### Assignment
Please return all lines from the records below that include the string "مميزة".

[Stored data entries]

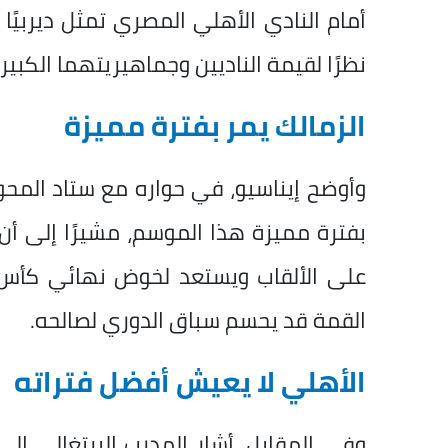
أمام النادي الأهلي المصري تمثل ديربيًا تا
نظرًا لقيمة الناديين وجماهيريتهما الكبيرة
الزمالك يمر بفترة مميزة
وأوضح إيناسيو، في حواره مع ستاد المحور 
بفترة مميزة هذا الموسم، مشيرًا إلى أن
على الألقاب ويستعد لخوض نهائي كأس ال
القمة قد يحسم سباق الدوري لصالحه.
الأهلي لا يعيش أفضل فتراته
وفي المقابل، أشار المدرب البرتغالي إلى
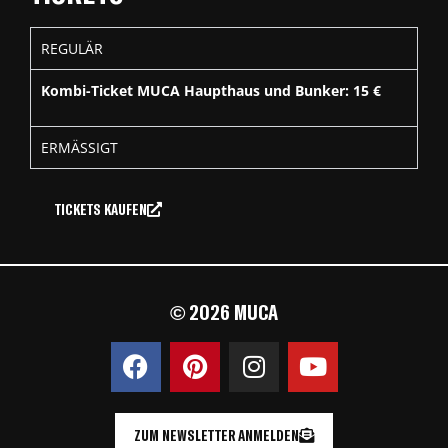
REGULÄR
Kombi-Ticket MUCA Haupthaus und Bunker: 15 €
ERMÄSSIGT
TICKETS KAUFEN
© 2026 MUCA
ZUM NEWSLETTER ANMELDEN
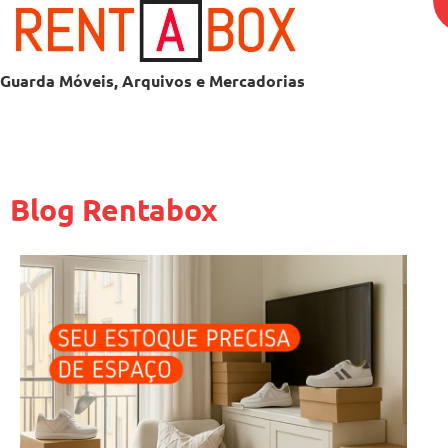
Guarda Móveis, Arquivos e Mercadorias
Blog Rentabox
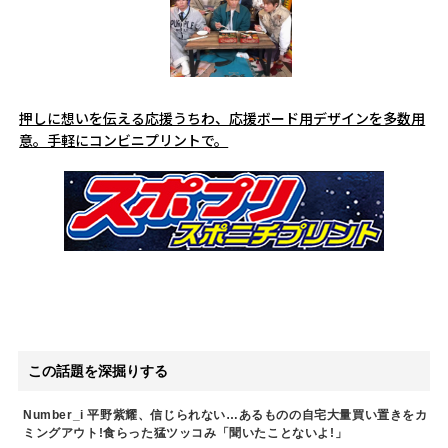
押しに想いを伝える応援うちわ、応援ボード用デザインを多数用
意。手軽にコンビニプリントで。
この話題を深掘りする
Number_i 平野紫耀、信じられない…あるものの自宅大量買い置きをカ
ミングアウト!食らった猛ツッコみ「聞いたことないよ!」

### Response to the task
الزمالك يمر بفترة مميزة
بفترة مميزة هذا الموسم، مشيرًا إلى أن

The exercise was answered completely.